One thing that all the experts agree on is that time – or the lack of it – is the main reason why official stress levels have doubled in the last four years. A 2011 report by Aviva Insurance on health and work found that ‘Workers are putting in a staggering 26 million extra hours in the workplace each day. Nearly one in four claims they work an extra 2-3 hours daily. Seventy-nine per cent of these are unpaid, meaning employers are getting around £225 million of free hours each day’.

And with redundancy levels rising, the pressure to ‘put the hours in’ is greater than ever. Throw in the need to be the perfect parent and be home in time to read a bedtime story… oh, and fit in a few hours in the gym before settling down to go through emails until 3am – and suddenly the reason why we’re all about to blow is apparent.

So bad has the situation become that it’s even reached Parliament, with ISMA encouraging David Amess MP to table the question: ‘Why has UK business ignored the threat of psychosocial risk and what actions does this government propose to take to reduce the level of stress in society and the workplace?’

In the past, mental health issues at work have been brushed behind the photocopier, but as more companies recognise the financial cost of absenteeism responses are slowly improving.

According to the Chartered Institute of Personnel and Development (CIPD), ‘Despite pressure to cut costs, 22% of organisations have increased their spend on employee well-being and have indicated a further increase in spend this year.’

And it’s money well spent; the mental health charity MIND estimates that ‘With greater awareness and mental health support, businesses could save one third of these sickness absence costs – a mammoth £8 billion a year’.

The problem is that, unlike chickenpox or flu, the symptoms of stress are not obvious but are as varied as the people who suffer them; everything from headache and chest pains to constipation, muscle soreness, and pins and needles can be brought on by uncontrollable pressure – and those are just the physical reactions. Add in behavioural ones such as insomnia, aggression, compulsive lying and reliance on alcohol, and then throw in a few emotional and psychological effects including memory lapses, tearfulness, lack of libido and self confidence – and you’re only half way through the list.

Hardly surprising then that there’s not one massive bottle of medicine taken twice a day after meals that will be an instant cure. Equally, there’s not one stress-busting self-help book that has all the answers – and if it did it would be so huge that we’d all be too busy to find time to read it.

Instead, all the various medics and psychologists agree that there are a few obvious starting points to avoid stress building up in the first place. They include managing time better and learning to say no, adopting a healthy lifestyle with relaxation built in, plus time with friends (a problem shared etc etc), doing unpleasant things first so they don’t mount up, avoiding conflict, adopting a positive outlook and laying off stimulants such as alcohol and cigarettes. Many of these are easier said than done, of course, but their effectiveness is proven.

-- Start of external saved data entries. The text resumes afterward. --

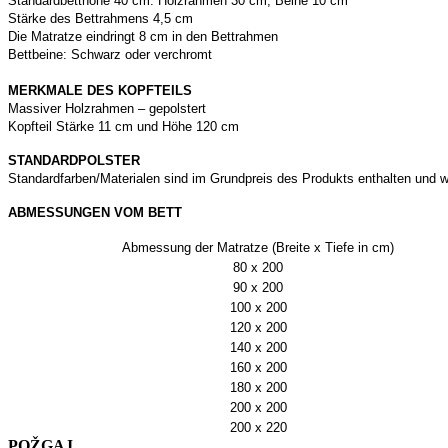
Standardbetthöhe 40 cm: Holzrahmen 30 cm, Beine 10 cm
Stärke des Bettrahmens 4,5 cm
Die Matratze eindringt 8 cm in den Bettrahmen
Bettbeine: Schwarz oder verchromt
MERKMALE DES KOPFTEILS
Massiver Holzrahmen – gepolstert
Kopfteil Stärke 11 cm und Höhe 120 cm
STANDARDPOLSTER
Standardfarben/Materialen sind im Grundpreis des Produkts enthalten und
ABMESSUNGEN VOM BETT
Abmessung der Matratze (Breite x Tiefe in cm)
80 x 200
90 x 200
100 x 200
120 x 200
140 x 200
160 x 200
180 x 200
200 x 200
200 x 220
POŽGAJ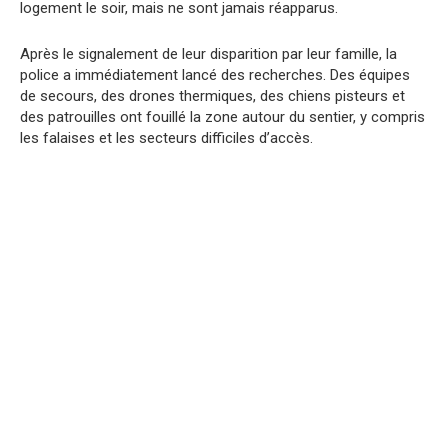
logement le soir, mais ne sont jamais réapparus.
Après le signalement de leur disparition par leur famille, la
police a immédiatement lancé des recherches. Des équipes
de secours, des drones thermiques, des chiens pisteurs et
des patrouilles ont fouillé la zone autour du sentier, y compris
les falaises et les secteurs difficiles d’accès.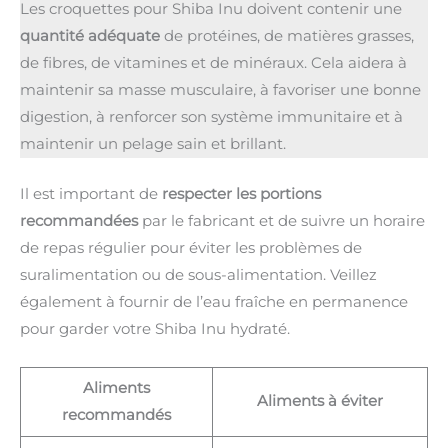
Les croquettes pour Shiba Inu doivent contenir une
quantité adéquate
de protéines, de matières grasses,
de fibres, de vitamines et de minéraux. Cela aidera à
maintenir sa masse musculaire, à favoriser une bonne
digestion, à renforcer son système immunitaire et à
maintenir un pelage sain et brillant.
Il est important de
respecter les portions
recommandées
par le fabricant et de suivre un horaire
de repas régulier pour éviter les problèmes de
suralimentation ou de sous-alimentation. Veillez
également à fournir de l’eau fraîche en permanence
pour garder votre Shiba Inu hydraté.
Aliments
Aliments à éviter
recommandés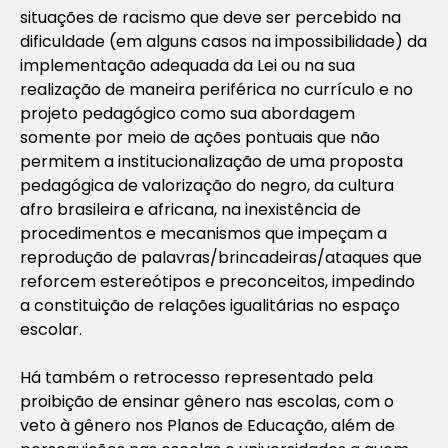
situações de racismo que deve ser percebido na
dificuldade (em alguns casos na impossibilidade) da
implementação adequada da Lei ou na sua
realização de maneira periférica no currículo e no
projeto pedagógico como sua abordagem
somente por meio de ações pontuais que não
permitem a institucionalização de uma proposta
pedagógica de valorização do negro, da cultura
afro brasileira e africana, na inexistência de
procedimentos e mecanismos que impeçam a
reprodução de palavras/brincadeiras/ataques que
reforcem estereótipos e preconceitos, impedindo
a constituição de relações igualitárias no espaço
escolar.
Há também o retrocesso representado pela
proibição de ensinar gênero nas escolas, com o
veto à gênero nos Planos de Educação, além de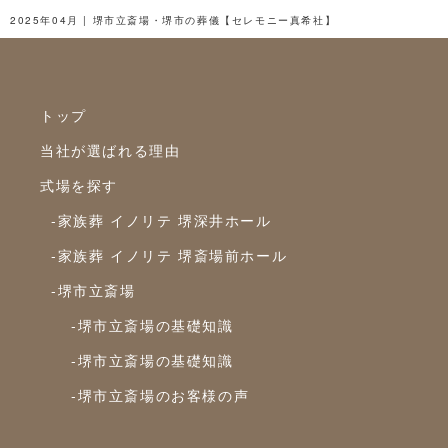
2025年2月
2025年04月 | 堺市立斎場・堺市の葬儀【セレモニー真希社】
2025年1月
2024年12月
トップ
2024年11月
当社が選ばれる理由
2024年10月
式場を探す
2024年9月
-家族葬 イノリテ 堺深井ホール
2024年8月
-家族葬 イノリテ 堺斎場前ホール
2024年7月
-堺市立斎場
2024年6月
-堺市立斎場の基礎知識
2024年5月
-堺市立斎場の基礎知識
2024年4月
-堺市立斎場のお客様の声
2024年3月
2024年2月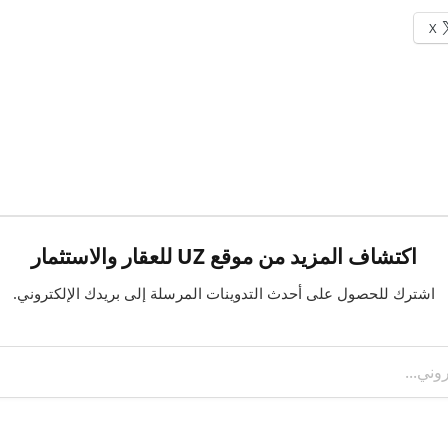
X
اكتشاف المزيد من موقع UZ للعقار والاستثمار
اشترك للحصول على أحدث التدوينات المرسلة إلى بريدك الإلكتروني.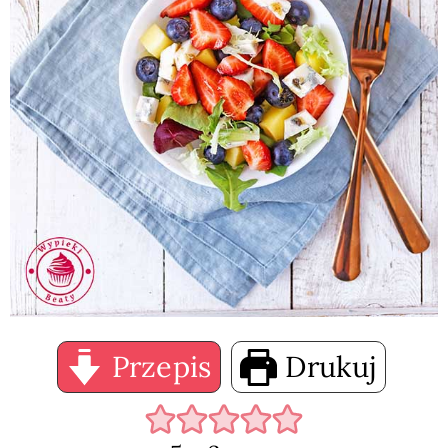
Przepis
Drukuj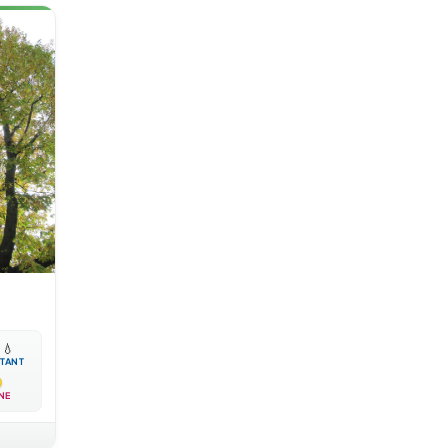

💧
TANT
NE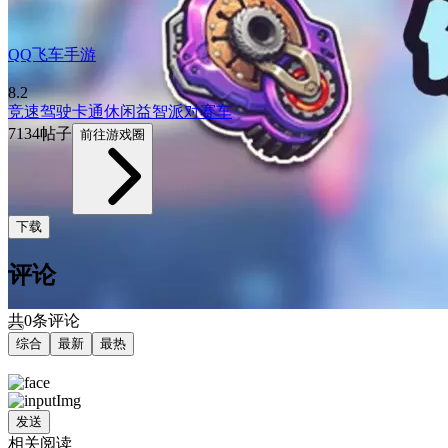
QQ飞车手游
8.2
竞速
驾驶
卡通
休闲益智
派对
赛车
7134帖子
前往游戏圈
下载
评论
共0条评论
综合
最新
最热
发送
相关阅读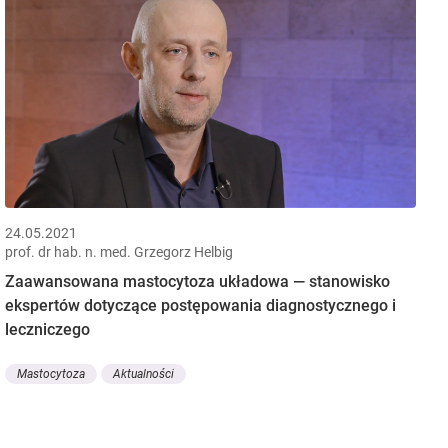
24.05.2021
prof. dr hab. n. med. Grzegorz Helbig
Zaawansowana mastocytoza układowa — stanowisko
ekspertów dotyczące postępowania diagnostycznego i
leczniczego
Mastocytoza
Aktualności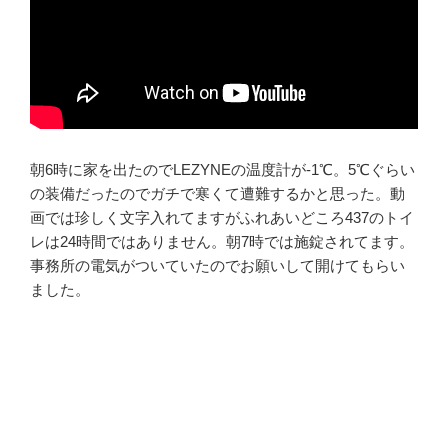
朝6時に家を出たのでLEZYNEの温度計が-1℃。5℃ぐらい
の装備だったのでガチで寒くて遭難するかと思った。動
画では珍しく文字入れてますがふれあいどころ437のトイ
レは24時間ではありません。朝7時では施錠されてます。
事務所の電気がついていたのでお願いして開けてもらい
ました。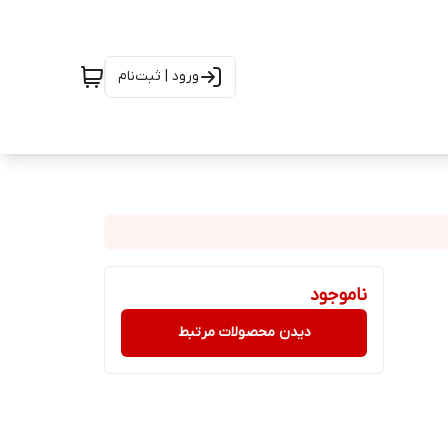
ورود | ثبت‌نام
ناموجود
دیدن محصولات مرتبط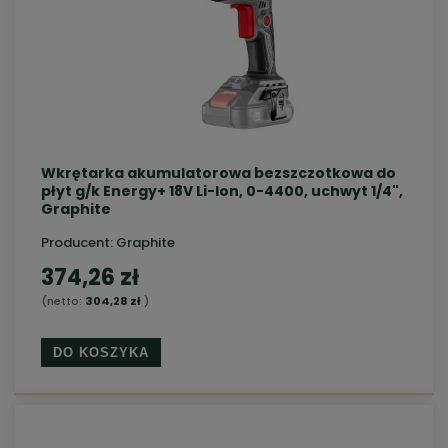
Wkrętarka akumulatorowa bezszczotkowa do
płyt g/k Energy+ 18V Li-lon, 0-4400, uchwyt 1/4",
Graphite
Producent:
Graphite
374,26 zł
(netto:
304,28 zł
)
DO KOSZYKA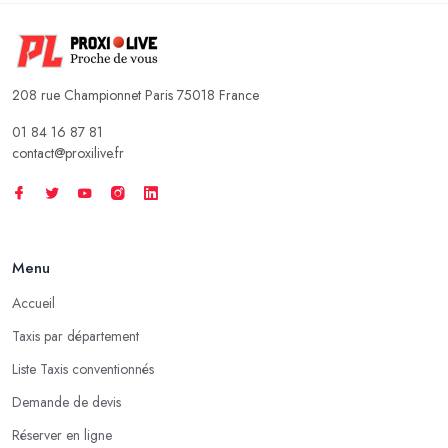
208 rue Championnet Paris 75018 France
01 84 16 87 81
contact@proxilive.fr
Menu
Accueil
Taxis par département
Liste Taxis conventionnés
Demande de devis
Réserver en ligne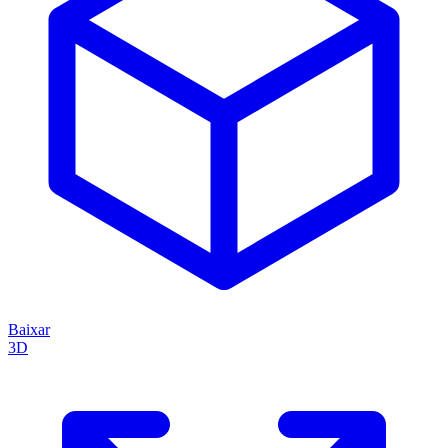
Baixar
3D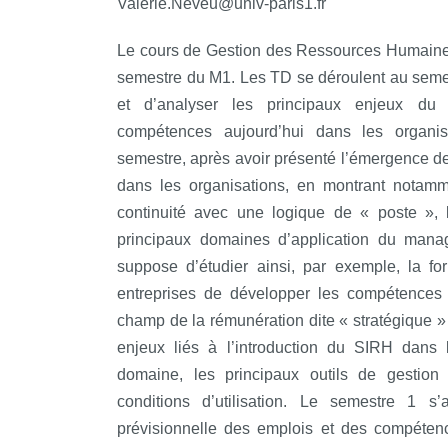
Valerie.Neveu@univ-paris1.fr
Le cours de Gestion des Ressources Humaines
semestre du M1. Les TD se déroulent au semest
et d’analyser les principaux enjeux d
compétences aujourd’hui dans les organis
semestre, après avoir présenté l’émergence d
dans les organisations, en montrant notamm
continuité avec une logique de « poste », 
principaux domaines d’application du man
suppose d’étudier ainsi, par exemple, la 
entreprises de développer les compétences 
champ de la rémunération dite « stratégique 
enjeux liés à l’introduction du SIRH dans 
domaine, les principaux outils de gestion
conditions d’utilisation. Le semestre 1 s
prévisionnelle des emplois et des compéten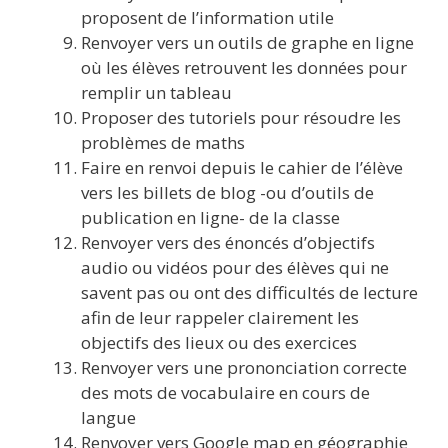
proposent de l’information utile
Renvoyer vers un outils de graphe en ligne
où les élèves retrouvent les données pour
remplir un tableau
Proposer des tutoriels pour résoudre les
problèmes de maths
Faire en renvoi depuis le cahier de l’élève
vers les billets de blog -ou d’outils de
publication en ligne- de la classe
Renvoyer vers des énoncés d’objectifs
audio ou vidéos pour des élèves qui ne
savent pas ou ont des difficultés de lecture
afin de leur rappeler clairement les
objectifs des lieux ou des exercices
Renvoyer vers une prononciation correcte
des mots de vocabulaire en cours de
langue
Renvoyer vers Google map en géographie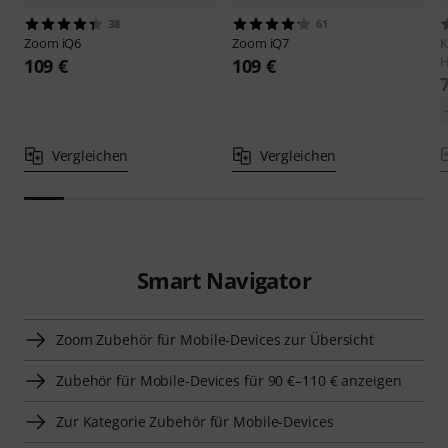
38
61
Zoom
iQ6
Zoom
iQ7
H
109 €
109 €
Vergleichen
Vergleichen
Smart Navigator
Zoom Zubehör für Mobile-Devices zur Übersicht
Zubehör für Mobile-Devices für 90 €–110 € anzeigen
Zur Kategorie Zubehör für Mobile-Devices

GPs are also being educated to take stress seriously and to support patients to change their lifestyle rather than just sign them off work – as loneliness and lack of structure can only exacerbate the problem.

Companies too are urged by ISMA to adopt a Stress Management Policy. A new professional award scheme was announced on National Stress Awareness Day in November last year to recognise the UK’s best organisations for beating stress in the workplace. (Let’s just hope the respective HR departments don’t get too overworked trying to get their entry in on time).

And, if all else fails, who knows? – perhaps putting the Lotus Position on the school curriculum may be a good place to start. Today’s yoga-loving youngsters may indeed be the laid back leaders of tomorrow.